• [Exercise inputs]
[Start of section]

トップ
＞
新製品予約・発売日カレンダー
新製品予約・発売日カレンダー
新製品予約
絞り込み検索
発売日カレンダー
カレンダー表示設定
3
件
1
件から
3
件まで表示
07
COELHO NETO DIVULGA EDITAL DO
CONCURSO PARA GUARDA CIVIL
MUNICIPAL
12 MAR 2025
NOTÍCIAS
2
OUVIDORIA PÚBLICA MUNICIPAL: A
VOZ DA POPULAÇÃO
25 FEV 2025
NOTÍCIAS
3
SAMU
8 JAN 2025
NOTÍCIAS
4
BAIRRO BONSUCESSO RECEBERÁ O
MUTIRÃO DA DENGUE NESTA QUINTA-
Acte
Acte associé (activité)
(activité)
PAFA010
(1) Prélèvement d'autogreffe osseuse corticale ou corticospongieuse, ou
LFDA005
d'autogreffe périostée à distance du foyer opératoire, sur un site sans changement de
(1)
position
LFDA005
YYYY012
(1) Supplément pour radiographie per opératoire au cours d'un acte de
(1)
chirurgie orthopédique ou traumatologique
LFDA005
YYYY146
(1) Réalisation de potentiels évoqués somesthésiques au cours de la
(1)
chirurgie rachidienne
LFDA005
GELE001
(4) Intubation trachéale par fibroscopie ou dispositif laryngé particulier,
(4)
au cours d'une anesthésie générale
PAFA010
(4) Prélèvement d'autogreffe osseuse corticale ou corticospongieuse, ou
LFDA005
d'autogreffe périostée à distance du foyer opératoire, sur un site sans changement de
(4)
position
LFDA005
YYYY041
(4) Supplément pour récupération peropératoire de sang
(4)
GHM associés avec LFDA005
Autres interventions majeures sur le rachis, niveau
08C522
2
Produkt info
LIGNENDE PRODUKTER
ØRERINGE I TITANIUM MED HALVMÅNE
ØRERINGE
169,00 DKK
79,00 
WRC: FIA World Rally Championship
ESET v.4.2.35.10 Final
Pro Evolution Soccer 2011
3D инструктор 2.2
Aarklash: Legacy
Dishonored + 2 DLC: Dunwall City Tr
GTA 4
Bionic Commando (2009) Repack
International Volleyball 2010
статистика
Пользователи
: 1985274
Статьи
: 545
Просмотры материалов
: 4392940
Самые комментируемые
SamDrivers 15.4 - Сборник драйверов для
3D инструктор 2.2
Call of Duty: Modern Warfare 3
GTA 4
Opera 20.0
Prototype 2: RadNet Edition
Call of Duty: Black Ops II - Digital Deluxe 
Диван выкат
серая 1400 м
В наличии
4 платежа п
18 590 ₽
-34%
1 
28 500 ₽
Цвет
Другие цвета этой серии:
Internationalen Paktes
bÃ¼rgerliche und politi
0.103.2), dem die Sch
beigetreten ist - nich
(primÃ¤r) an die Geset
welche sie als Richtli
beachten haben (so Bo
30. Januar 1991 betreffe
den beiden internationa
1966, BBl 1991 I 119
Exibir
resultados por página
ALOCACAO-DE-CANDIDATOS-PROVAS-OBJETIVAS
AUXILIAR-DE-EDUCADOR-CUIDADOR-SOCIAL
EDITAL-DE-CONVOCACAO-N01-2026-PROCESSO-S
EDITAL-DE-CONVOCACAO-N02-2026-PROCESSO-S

[End of section]
[Start of section]

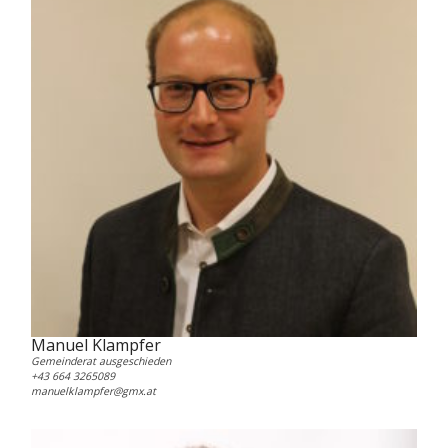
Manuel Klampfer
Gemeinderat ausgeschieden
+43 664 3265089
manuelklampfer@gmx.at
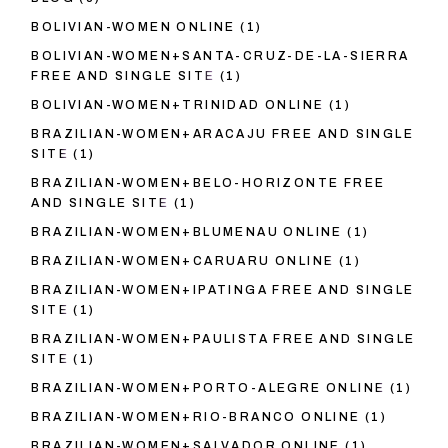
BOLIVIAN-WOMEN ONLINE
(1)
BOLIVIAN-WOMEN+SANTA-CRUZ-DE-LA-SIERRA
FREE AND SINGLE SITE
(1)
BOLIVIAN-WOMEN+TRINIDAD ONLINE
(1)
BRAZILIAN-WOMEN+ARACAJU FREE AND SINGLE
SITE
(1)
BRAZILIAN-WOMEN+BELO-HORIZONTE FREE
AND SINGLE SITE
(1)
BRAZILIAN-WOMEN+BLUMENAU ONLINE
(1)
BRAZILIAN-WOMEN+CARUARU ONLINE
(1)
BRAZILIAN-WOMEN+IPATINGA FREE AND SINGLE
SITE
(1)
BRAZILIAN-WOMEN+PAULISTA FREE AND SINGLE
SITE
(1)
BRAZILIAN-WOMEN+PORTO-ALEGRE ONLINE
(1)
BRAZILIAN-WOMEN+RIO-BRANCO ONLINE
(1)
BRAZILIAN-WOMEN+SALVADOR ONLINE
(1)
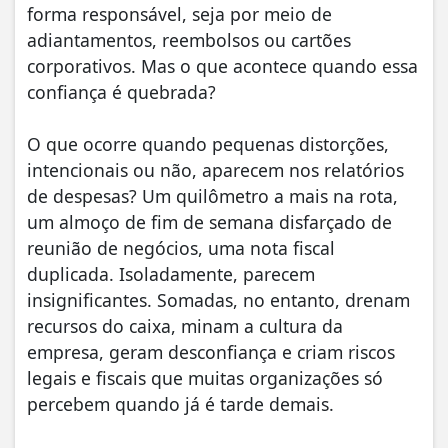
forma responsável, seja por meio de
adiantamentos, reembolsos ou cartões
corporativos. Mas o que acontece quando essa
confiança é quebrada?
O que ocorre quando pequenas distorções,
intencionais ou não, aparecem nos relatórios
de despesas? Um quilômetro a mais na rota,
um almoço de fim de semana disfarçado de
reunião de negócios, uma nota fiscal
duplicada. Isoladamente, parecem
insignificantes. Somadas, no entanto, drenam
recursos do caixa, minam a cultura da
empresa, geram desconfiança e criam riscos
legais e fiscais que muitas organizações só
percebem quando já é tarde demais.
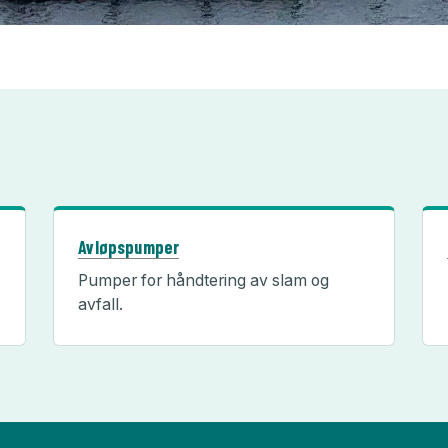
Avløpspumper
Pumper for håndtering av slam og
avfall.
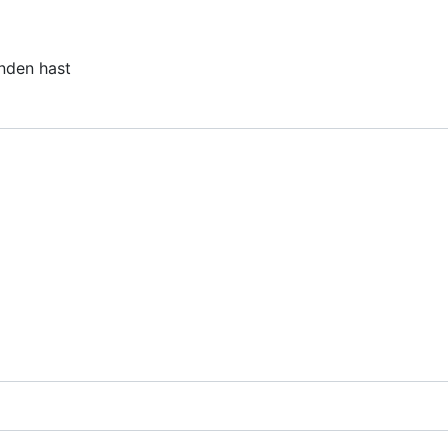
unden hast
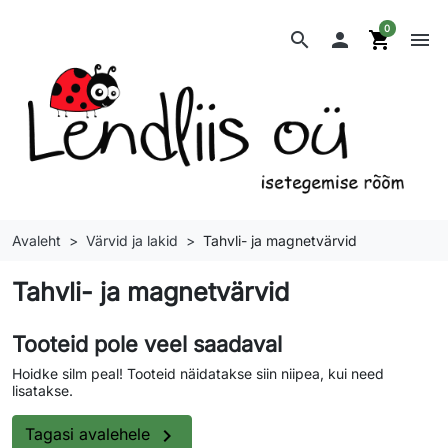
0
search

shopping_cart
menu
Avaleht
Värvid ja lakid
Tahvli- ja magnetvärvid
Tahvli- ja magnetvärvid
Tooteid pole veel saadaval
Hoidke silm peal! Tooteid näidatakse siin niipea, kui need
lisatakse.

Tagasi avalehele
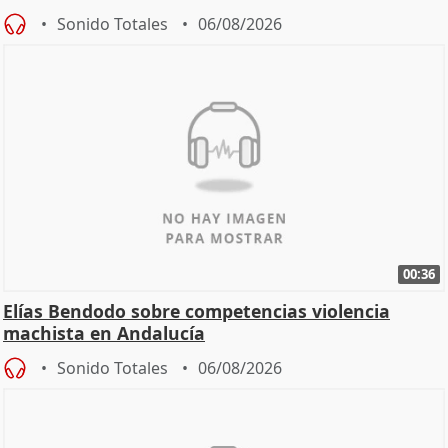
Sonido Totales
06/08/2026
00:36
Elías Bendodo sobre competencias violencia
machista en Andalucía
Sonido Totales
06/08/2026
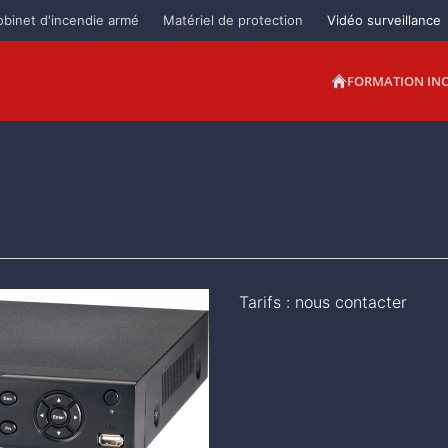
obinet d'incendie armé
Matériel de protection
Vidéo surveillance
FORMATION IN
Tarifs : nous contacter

[End of section]
[Start of section]

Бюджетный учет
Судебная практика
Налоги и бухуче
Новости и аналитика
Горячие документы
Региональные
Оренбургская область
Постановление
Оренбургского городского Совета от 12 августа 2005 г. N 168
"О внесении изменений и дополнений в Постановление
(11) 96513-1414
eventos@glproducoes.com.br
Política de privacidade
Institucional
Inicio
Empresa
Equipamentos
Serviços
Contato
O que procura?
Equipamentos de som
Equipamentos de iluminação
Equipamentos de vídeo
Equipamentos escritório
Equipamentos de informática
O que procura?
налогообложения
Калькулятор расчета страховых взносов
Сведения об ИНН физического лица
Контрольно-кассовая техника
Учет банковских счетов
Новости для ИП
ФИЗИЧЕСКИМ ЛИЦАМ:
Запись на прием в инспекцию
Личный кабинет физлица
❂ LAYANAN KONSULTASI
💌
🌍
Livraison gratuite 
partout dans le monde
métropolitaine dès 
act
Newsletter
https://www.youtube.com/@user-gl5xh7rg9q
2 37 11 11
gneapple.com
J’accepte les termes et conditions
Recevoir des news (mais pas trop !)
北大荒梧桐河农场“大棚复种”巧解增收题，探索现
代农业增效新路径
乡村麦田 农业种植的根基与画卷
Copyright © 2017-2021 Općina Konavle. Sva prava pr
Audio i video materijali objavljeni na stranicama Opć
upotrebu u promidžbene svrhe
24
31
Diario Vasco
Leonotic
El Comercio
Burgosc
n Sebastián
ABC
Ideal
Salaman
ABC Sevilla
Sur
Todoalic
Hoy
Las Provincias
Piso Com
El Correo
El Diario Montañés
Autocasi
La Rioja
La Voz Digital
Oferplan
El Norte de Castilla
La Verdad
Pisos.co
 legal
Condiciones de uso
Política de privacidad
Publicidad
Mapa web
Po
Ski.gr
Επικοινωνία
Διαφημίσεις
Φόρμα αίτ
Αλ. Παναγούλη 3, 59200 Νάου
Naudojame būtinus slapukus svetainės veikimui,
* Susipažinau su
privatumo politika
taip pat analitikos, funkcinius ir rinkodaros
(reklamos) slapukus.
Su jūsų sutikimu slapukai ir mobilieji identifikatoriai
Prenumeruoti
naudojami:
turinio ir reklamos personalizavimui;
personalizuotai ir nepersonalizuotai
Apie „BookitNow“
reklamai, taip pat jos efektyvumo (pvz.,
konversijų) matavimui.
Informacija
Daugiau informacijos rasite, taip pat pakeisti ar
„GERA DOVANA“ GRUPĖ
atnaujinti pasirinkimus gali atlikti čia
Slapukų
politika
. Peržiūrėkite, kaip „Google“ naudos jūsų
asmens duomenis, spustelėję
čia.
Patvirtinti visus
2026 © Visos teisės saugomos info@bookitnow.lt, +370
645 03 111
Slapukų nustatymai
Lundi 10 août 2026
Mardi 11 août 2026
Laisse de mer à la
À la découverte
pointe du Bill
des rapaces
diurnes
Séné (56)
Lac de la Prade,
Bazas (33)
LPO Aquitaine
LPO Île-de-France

[End of section]

• [Your task]
Whichever lines of the material hold the word "chirurgie", find and copy them.

• [Output]
chirurgie orthopédique ou traumatologique
chirurgie rachidienne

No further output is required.